Walter T. Wilson is Professor of New Testament at Candler School of Theology, Emory University, in Atlanta, Georgia. Wilson received a BA from Johns Hopkins University, as well as an M.A. and Ph.D. from the University of Chicago. He has authored a number of books, including, Love Without Pretense: Romans 12 and Jewish Wisdom Literature (1991), The Mysteries of Righteousness (1994), The Hope of Glory: Education and Exhortation in the Epistle to the Colossians (1997), The Sentences of Pseudo-Phocylides (2005), and Philo of Alexandria: On Virtues (2010). Wilson has also published articles on the Sermon on the Mount and the letter of James. Prior to the release of Wilson’s most recent work he published this present volume, Pauline Parallels: A Comprehensive Guide (2009), which aims to present a parallel journey through the Pauline epistle—a journey built largely upon the success of an earlier volume by Fred Francis and Paul Sampley.

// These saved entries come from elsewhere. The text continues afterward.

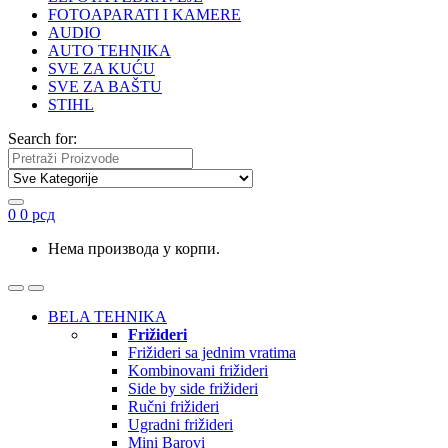
FOTOAPARATI I KAMERE
AUDIO
AUTO TEHNIKA
SVE ZA KUĆU
SVE ZA BAŠTU
STIHL
Search for:
0
0
рсд
Нема производа у корпи.
BELA TEHNIKA
Frižideri
Frižideri sa jednim vratima
Kombinovani frižideri
Side by side frižideri
Ručni frižideri
Ugradni frižideri
Mini Barovi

There are a number of distinguishing features that set Wilson’s volume apart from prior works. For example, the parallels chosen for this volume are based largely on the similarity of specific terms, concepts, and/or images between passages (ix). Previous volumes focused more narrowly on the similarity of literary structure and/or form between passages. Additionally, the translation chosen for this volume is the New American Standard Bible (1995), which is particularly well suited for the task of the volume, since it is among the most literal translations available (ix). Wilson’s Pauline Parallels covers the entire Pauline corpus. Following the discussed text, which is organized canonically, Wilson has formatted the volume into four section: (1) parallels from the same epistle, (2) parallels from other Pauline epistles, (3) parallels from biblical passages outside the Pauline corpus, and occasionally (4) noncononical parallels. Apart from the overall structure of the volume, Wilson has also combed through the parallels and emphasized the key phrases, terms, and/or images drawing the parallel for the reader.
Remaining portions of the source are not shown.